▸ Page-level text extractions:
════════════════════
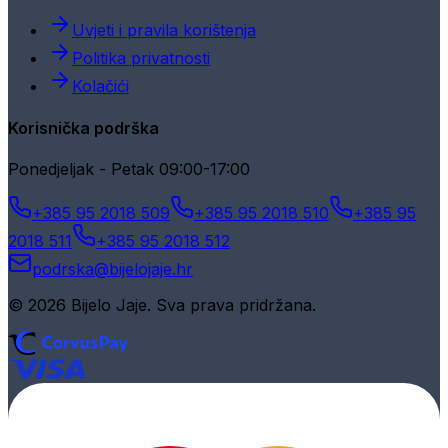
Uvjeti i pravila korištenja
Politika privatnosti
Kolačići
Korisnička podrška
Ponedjeljak - Petak 09:00-17:00
+385 95 2018 509
+385 95 2018 510
+385 95
2018 511
+385 95 2018 512
podrska@bijelojaje.hr
© 2026 Bijelo Jaje. Sva prava pridržana.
════════════════════
▸ Task brief:
Omit all pictures while transcribing the entries verbatim.

▸ Answer section:
Uvjeti i pravila korištenja
Politika privatnosti
Kolačići
Korisnička podrška
Ponedjeljak - Petak 09:00-17:00
+385 95 2018 509
+385 95 2018 510
+385 95
2018 511
+385 95 2018 512
podrska@bijelojaje.hr
© 2026 Bijelo Jaje. Sva prava pridržana.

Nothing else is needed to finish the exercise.